Many of us have experiences like this, and they sometimes result in a reaction that feels akin to having kindness thrown back in our face. This sort of experience is an opportunity for reflection – and should not lead to us ceasing to try to help where we want to help. For many of us, the desire to do good comes from a deeply emotional, often spiritual source. Wanting to do good can feel like a calling, and move us in ways that are hard to describe in words. But the world would be a hopeless and terrible place if we tried to stifle these emotions and impulses. We need them and the good that comes from them.

But how do we do this in a way that honors our desire to do good in the world, but also acknowledges the complex realities we step into? In my opinion, the first inviolable rule is to do no harm to the people we aim to help.  If we truly want to see change in the world, we need to channel these good intentions and this powerful energy in a more thoughtful way that goes beyond ourselves.

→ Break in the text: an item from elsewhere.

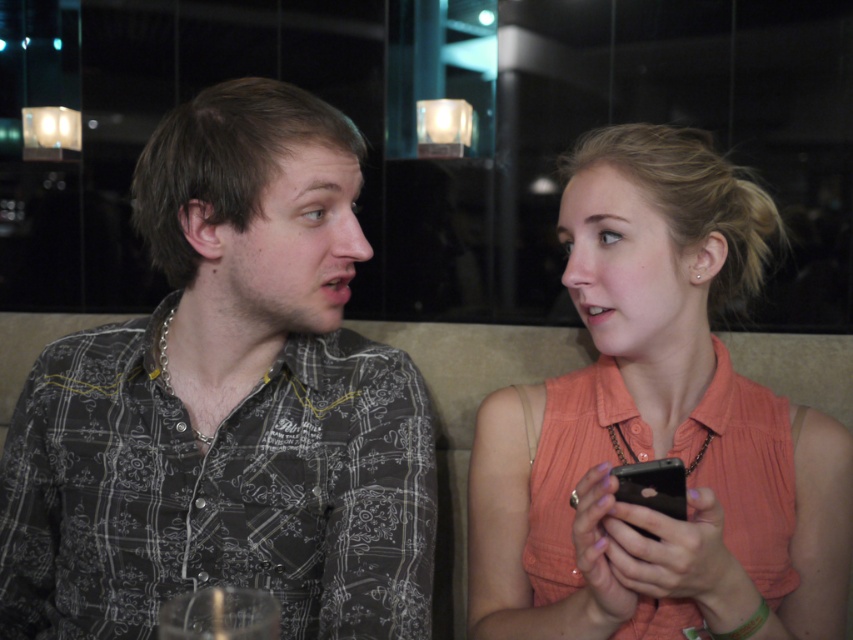 You are an AI analyzing the spatial coordinates of clothing items in the image. The dark gray printed shirt at left is located at which coordinate point?

The dark gray printed shirt at left is located at coordinate point (227, 404).

You are a photographer trying to capture a candid shot of both the dark gray printed shirt at left and the black matte smartphone at lower right. Since you want to ensure both are in focus, which object should you prioritize focusing on first?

I offer three frames below that I believe individuals and organizations can use to channel powerful intentions to make the world a better place. These frames push us to acknowledge the complexity of the problems that move us to action, and the complexity of trying to solve these problems:

  1. Avoid seeking savior-status, and instead keep the end-goal in mind. The answer for solving a problem may be structural, and require a methodical, technical approach. As a result, your role in solving the problem may not warm your heart – but knowing you helped solve this problem, even in a clinical, non-emotional way should make your heart sing! You can still be a warrior – but you may need to fight for your cause in ways that are different than you thought. I believe this is true for both organizations and individuals.
  2. Consider many different points of view – and truly listen. This is especially relevant in institutions and organizations. When decision making intentionally includes a diverse set of voices – reflecting very different points of view, skill sets, training and life experiences – you always get better answers. (This is true, by the way, for any problem you are trying to solve – not just problems related to social impact.)
  3. Exit our bubbles. We all live in some sort of bubble that represents our communities and our background. If your intention is to help people outside of your bubble(s), then you need to make sure you really spend time with people and seek to understand the lives and environments of the people you aim to help. Find ways to walk in their shoes. Challenge your assumptions about what you think you understand – for the sake of deepening your insight.

These guidelines are self-evident – almost painfully so. Yet, I see big, sophisticated companies and organizations failing to use frames like these, all the time. Starbucks’ “Race Together” initiative is a recent example of trying to do good, poorly. I don’t agree with those who believe “Race Together” was purely about marketing to drive profit. I believe there are executives at Starbucks who were authentically moved to do something about race issues in the US. I also believe that had they used the three frames I describe above, or similar guidelines, they would have shelved the version of “Race Together” they eventually introduced,  and moved on to something more impactful.

After the experience I describe above visiting American Indian schools, I think twice about issuing moral imperatives. There’s a case to be made, though, that when we fail to be thoughtful and strategic about doing good, we leave a great deal of human progress on the table. I’m not certain this equals a moral imperative, but I do know it means we can do better – and I believe we will.